*AIM OF THE EXERCISE*
Down to the last line, retype the records below exactly and skip the pictures.

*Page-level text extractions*
= Beginning of Section =
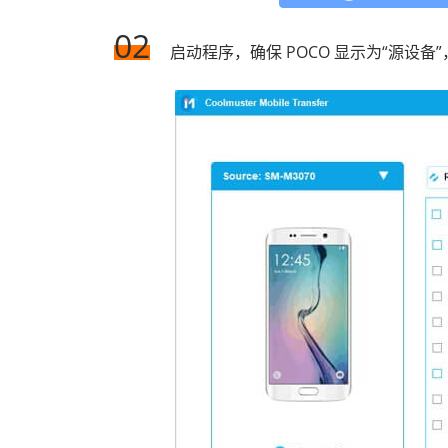
02
启动程序，确保 POCO 显示为“源设备”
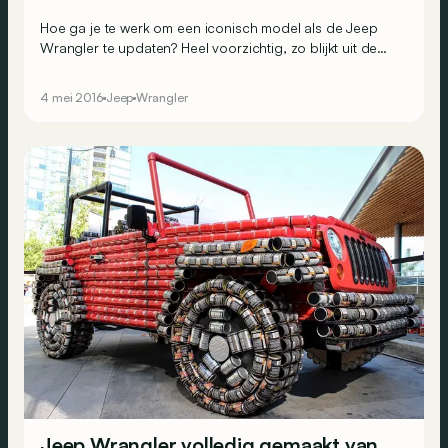
Hoe ga je te werk om een iconisch model als de Jeep
Wrangler te updaten? Heel voorzichtig, zo blijkt uit de
eerste spyshots van de afstammeling van de oervader,
de Willys Jeep.
4 mei 2016
Jeep
Wrangler
Jeep Wrangler volledig gemaakt van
= End of Section =
*WRITTEN RESPONSE*
02
启动程序，确保 POCO 显示为“源设备”
Hoe ga je te werk om een iconisch model als de Jeep
Wrangler te updaten? Heel voorzichtig, zo blijkt uit de
eerste spyshots van de afstammeling van de oervader,
de Willys Jeep.
4 mei 2016
Jeep
Wrangler
Jeep Wrangler volledig gemaakt van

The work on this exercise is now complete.